(Items listed in a dataset)
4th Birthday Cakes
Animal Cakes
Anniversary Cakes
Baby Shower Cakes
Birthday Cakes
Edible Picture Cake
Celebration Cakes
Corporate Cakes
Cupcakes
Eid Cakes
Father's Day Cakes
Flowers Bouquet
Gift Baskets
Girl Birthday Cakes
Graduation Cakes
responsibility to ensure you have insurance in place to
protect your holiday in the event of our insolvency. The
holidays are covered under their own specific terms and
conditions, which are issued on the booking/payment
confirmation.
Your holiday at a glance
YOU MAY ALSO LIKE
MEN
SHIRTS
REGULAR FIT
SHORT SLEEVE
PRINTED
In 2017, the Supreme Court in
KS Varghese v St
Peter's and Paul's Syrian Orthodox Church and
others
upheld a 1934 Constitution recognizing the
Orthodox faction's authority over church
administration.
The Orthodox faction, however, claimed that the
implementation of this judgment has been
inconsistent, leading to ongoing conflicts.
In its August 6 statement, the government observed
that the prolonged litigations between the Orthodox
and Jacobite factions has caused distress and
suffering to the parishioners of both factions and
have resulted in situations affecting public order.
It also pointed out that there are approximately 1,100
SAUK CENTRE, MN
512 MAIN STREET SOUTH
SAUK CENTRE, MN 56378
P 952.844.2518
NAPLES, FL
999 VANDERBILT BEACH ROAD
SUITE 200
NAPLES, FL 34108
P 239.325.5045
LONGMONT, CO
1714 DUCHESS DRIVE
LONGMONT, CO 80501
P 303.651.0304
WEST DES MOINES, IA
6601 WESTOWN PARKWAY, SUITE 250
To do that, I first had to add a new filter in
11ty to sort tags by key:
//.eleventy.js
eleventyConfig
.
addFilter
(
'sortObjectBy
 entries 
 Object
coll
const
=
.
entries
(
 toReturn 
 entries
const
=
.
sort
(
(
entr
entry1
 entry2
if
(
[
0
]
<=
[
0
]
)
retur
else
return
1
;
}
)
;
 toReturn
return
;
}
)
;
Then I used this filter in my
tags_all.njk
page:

■ Goal of the exercise: Would you restate each of the entries word for word?

■ Your solution:
4th Birthday Cakes
Animal Cakes
Anniversary Cakes
Baby Shower Cakes
Birthday Cakes
Edible Picture Cake
Celebration Cakes
Corporate Cakes
Cupcakes
Eid Cakes
Father's Day Cakes
Flowers Bouquet
Gift Baskets
Girl Birthday Cakes
Graduation Cakes
responsibility to ensure you have insurance in place to
protect your holiday in the event of our insolvency. The
holidays are covered under their own specific terms and
conditions, which are issued on the booking/payment
confirmation.
Your holiday at a glance
YOU MAY ALSO LIKE
MEN
SHIRTS
REGULAR FIT
SHORT SLEEVE
PRINTED
In 2017, the Supreme Court in
KS Varghese v St
Peter's and Paul's Syrian Orthodox Church and
others
upheld a 1934 Constitution recognizing the
Orthodox faction's authority over church
administration.
The Orthodox faction, however, claimed that the
implementation of this judgment has been
inconsistent, leading to ongoing conflicts.
In its August 6 statement, the government observed
that the prolonged litigations between the Orthodox
and Jacobite factions has caused distress and
suffering to the parishioners of both factions and
have resulted in situations affecting public order.
It also pointed out that there are approximately 1,100
SAUK CENTRE, MN
512 MAIN STREET SOUTH
SAUK CENTRE, MN 56378
P 952.844.2518
NAPLES, FL
999 VANDERBILT BEACH ROAD
SUITE 200
NAPLES, FL 34108
P 239.325.5045
LONGMONT, CO
1714 DUCHESS DRIVE
LONGMONT, CO 80501
P 303.651.0304
WEST DES MOINES, IA
6601 WESTOWN PARKWAY, SUITE 250
To do that, I first had to add a new filter in
11ty to sort tags by key:
//.eleventy.js
eleventyConfig
.
addFilter
(
'sortObjectBy
 entries 
 Object
coll
const
=
.
entries
(
 toReturn 
 entries
const
=
.
sort
(
(
entr
entry1
 entry2
if
(
[
0
]
<=
[
0
]
)
retur
else
return
1
;
}
)
;
 toReturn
return
;
}
)
;
Then I used this filter in my
tags_all.njk
page:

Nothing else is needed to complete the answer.